_TASK DIRECTIONS:_ Exactly as given, write out all the entries again.

_DATA UNDER STUDY:_
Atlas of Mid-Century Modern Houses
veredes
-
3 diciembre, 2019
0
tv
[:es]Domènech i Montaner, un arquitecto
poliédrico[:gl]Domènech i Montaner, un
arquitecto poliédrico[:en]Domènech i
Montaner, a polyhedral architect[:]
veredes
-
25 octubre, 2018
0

_RESULT OF THIS EXERCISE:_
Atlas of Mid-Century Modern Houses
veredes
-
3 diciembre, 2019
0
tv
[:es]Domènech i Montaner, un arquitecto
poliédrico[:gl]Domènech i Montaner, un
arquitecto poliédrico[:en]Domènech i
Montaner, a polyhedral architect[:]
veredes
-
25 octubre, 2018
0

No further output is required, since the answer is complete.